=== PROVIDED MATERIAL ===

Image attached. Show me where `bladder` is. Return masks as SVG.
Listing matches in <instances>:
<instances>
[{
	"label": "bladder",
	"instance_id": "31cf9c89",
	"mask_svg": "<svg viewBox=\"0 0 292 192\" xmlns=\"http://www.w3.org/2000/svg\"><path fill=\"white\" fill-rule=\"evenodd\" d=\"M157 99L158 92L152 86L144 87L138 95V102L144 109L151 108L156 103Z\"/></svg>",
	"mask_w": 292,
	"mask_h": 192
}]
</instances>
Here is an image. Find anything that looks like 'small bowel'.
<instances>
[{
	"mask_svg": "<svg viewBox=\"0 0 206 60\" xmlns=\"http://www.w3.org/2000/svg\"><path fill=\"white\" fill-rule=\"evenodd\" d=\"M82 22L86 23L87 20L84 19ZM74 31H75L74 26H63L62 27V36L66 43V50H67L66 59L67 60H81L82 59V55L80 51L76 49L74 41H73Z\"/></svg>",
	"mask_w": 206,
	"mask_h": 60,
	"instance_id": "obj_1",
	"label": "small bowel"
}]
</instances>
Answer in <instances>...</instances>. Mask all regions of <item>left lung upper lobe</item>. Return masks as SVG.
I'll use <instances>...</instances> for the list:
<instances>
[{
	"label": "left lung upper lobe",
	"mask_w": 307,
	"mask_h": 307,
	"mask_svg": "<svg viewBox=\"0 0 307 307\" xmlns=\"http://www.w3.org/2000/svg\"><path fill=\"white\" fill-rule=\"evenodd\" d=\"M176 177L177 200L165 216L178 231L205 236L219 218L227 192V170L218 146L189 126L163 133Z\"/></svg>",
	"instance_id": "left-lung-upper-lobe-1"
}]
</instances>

===

EXERCISE: Print the data in full. Match it exactly.

ANSWER TO THE PROBLEM:
Image attached. Show me where `bladder` is. Return masks as SVG.
Listing matches in <instances>:
<instances>
[{
	"label": "bladder",
	"instance_id": "31cf9c89",
	"mask_svg": "<svg viewBox=\"0 0 292 192\" xmlns=\"http://www.w3.org/2000/svg\"><path fill=\"white\" fill-rule=\"evenodd\" d=\"M157 99L158 92L152 86L144 87L138 95V102L144 109L151 108L156 103Z\"/></svg>",
	"mask_w": 292,
	"mask_h": 192
}]
</instances>
Here is an image. Find anything that looks like 'small bowel'.
<instances>
[{
	"mask_svg": "<svg viewBox=\"0 0 206 60\" xmlns=\"http://www.w3.org/2000/svg\"><path fill=\"white\" fill-rule=\"evenodd\" d=\"M82 22L86 23L87 20L84 19ZM74 31H75L74 26H63L62 27V36L66 43V50H67L66 59L67 60H81L82 59V55L80 51L76 49L74 41H73Z\"/></svg>",
	"mask_w": 206,
	"mask_h": 60,
	"instance_id": "obj_1",
	"label": "small bowel"
}]
</instances>
Answer in <instances>...</instances>. Mask all regions of <item>left lung upper lobe</item>. Return masks as SVG.
I'll use <instances>...</instances> for the list:
<instances>
[{
	"label": "left lung upper lobe",
	"mask_w": 307,
	"mask_h": 307,
	"mask_svg": "<svg viewBox=\"0 0 307 307\" xmlns=\"http://www.w3.org/2000/svg\"><path fill=\"white\" fill-rule=\"evenodd\" d=\"M176 177L177 200L165 216L178 231L205 236L219 218L227 192V170L218 146L189 126L163 133Z\"/></svg>",
	"instance_id": "left-lung-upper-lobe-1"
}]
</instances>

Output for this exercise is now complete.